Cryptid Wiki
Cryptid Wiki

The Quagga (/ˈkwɑːxɑː/ or /ˈkwæɡə/)(Equus quagga quagga) was a plains zebra that thrived in South Africa until it became extinct late in the nineteenth century. It was once assumed to be a separate species, but early genetic investigations revealed it to be a plains zebra subspecies. A more recent study concluded that it was simply the species' southernmost ecotype. The name came from the sound of its call, which was "kwa-ha-ha."


At the shoulder, the Quagga was estimated to measure 257 cm (8 ft 5 in) long and 125–135 cm (4 ft 1 in–4 ft 5 in) tall. It was distinguishable from other zebras by a limited pattern of brown and white stripes that ran mostly down the front of the body. The back was brown and striped, giving it a more horselike appearance. The distribution of stripes differed a lot between people. The quagga's behaviour is unknown, however it is thought to have congregated in herds of 30–50 individuals. Quaggas were described as wild and vivacious, but also as more gentle than Burchell's zebra. They were once abundant in the Karoo of Cape Province and the southern half of Orange Free State in South Africa.

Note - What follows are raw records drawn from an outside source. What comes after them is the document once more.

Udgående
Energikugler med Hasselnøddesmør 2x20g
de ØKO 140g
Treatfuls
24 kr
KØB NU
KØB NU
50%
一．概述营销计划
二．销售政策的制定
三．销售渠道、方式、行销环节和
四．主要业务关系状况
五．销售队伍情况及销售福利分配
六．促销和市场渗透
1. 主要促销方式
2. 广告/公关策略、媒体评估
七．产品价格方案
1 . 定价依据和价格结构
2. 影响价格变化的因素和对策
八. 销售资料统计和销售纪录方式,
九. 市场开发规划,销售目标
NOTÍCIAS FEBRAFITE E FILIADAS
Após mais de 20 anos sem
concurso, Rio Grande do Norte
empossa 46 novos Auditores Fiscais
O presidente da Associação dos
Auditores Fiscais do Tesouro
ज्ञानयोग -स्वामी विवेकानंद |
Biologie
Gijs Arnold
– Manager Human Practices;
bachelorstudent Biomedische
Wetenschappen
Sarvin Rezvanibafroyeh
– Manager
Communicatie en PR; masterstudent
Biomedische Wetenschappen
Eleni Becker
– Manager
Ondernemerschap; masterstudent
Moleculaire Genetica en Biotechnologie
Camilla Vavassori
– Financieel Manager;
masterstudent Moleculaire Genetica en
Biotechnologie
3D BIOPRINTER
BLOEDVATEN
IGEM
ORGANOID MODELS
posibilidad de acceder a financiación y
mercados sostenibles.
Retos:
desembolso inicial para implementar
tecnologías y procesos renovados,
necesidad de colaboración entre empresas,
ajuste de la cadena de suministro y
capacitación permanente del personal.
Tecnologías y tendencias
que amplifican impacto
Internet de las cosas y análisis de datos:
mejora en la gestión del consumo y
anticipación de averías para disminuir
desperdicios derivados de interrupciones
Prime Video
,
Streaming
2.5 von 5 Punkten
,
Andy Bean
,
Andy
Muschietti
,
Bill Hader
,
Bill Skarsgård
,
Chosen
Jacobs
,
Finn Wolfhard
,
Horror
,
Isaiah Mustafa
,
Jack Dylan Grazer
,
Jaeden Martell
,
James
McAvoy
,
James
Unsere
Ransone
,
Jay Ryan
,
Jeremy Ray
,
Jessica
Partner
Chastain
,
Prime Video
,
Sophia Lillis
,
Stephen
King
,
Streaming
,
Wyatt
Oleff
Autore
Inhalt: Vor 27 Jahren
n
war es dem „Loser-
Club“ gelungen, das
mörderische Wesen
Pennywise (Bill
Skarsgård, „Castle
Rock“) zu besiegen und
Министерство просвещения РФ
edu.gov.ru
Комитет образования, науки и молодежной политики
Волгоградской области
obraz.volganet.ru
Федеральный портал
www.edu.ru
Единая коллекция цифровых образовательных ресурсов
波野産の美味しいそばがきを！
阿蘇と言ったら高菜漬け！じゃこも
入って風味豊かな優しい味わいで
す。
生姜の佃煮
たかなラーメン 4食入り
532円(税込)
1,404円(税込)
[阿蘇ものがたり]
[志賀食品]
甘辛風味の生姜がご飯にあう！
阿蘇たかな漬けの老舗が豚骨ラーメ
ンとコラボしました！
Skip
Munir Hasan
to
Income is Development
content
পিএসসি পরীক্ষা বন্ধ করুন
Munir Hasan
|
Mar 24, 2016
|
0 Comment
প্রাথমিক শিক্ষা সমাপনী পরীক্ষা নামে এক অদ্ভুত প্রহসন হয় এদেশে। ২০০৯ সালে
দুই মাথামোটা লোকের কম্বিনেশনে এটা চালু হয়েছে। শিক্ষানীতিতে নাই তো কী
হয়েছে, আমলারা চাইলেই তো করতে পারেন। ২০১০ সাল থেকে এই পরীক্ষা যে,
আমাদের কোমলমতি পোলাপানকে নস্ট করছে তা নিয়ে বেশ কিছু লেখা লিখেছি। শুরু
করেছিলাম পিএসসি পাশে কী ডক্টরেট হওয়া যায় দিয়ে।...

The Quagga was heavily persecuted once the Dutch colony of South Africa began because it competed for food with tamed animals. Some were sent to European zoos, but breeding programmes were a failure. The quagga went extinct in the wild by 1878, with the final wild population living in the Orange Free State. On August 12, 1883, the final captive specimen died in Amsterdam. Only one quagga has ever been photographed alive, and only 23 of its skins have been preserved. The quagga was the first extinct animal to have its DNA analysed in 1984, and the Quagga Project is using Burchell's zebras to try to replicate the phenotypic of hair coat pattern and related features.

A group of scientists has now succeeded in creating a creature that is extremely similar to the Quagga.


Sightings of modern-day quaggas have been reported from Namibia, just west of South Africa, according to cryptozoologist Bernard Heuvelmans.